Das Städtchen Lahr in Baden ist wohl allen Lesern der „Gartenlaube“ – wenigstens dem Namen nach – bekannt, nicht sowohl wegen seiner geographischen Bedeutung und großen Einwohnerzahl, als vielmehr durch die hervorragenden Erzeugnisse seiner Industrie und seines Gewerbfleißes. Wer kennt z. B. nicht sein berühmtes Kind, den Kalender des „Lahrer Hinkenden Boten“, der in Hunderttausenden von Exemplaren alljährlich hinauswandert in alle Welt, soweit die deutsche Zunge klingt, und dem auch der Gedanke des deutschen Reichswaisenhauses seine Entstehung und seine Ausführung verdankt?
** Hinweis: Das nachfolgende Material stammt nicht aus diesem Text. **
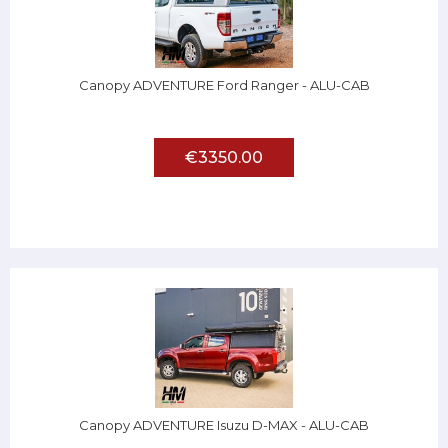
Canopy ADVENTURE Ford Ranger - ALU-CAB
€3350.00
Canopy ADVENTURE Isuzu D-MAX - ALU-CAB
Daß der Wahlspruch des „Hinkenden“:
„Viele Wenig machen ein Viel,
Vereinte Kräfte führen zum Ziel!“
und seine Standreden für das Werk der Barmherzigkeit so überraschende Erfolge haben und es so bald dem Ziele nahe bringen würden, das konnte freilich Niemand ahnen, wenn auch der biedere Kalendermann in seinem Streben der Menschenliebe früher schon manch Gutes und Schönes vollbracht hatte.
Wir erinnern hier nur an seine Erzählung in dem Kalender von 1869: „Wie der liebe Gott heutzutage Wunder macht“, durch die er in seiner unvergleichlich volksthümlichen warmen Sprache die Herzen seiner Leser so ergriff, daß Tausende von Gulden zusammenflossen und der Noth einer armen zahlreichen Bahnwärterfamilie, die ihren braven Ernährer durch einen erschütternden Unglücksfall verloren hatte, ein Ende gemacht werden konnte.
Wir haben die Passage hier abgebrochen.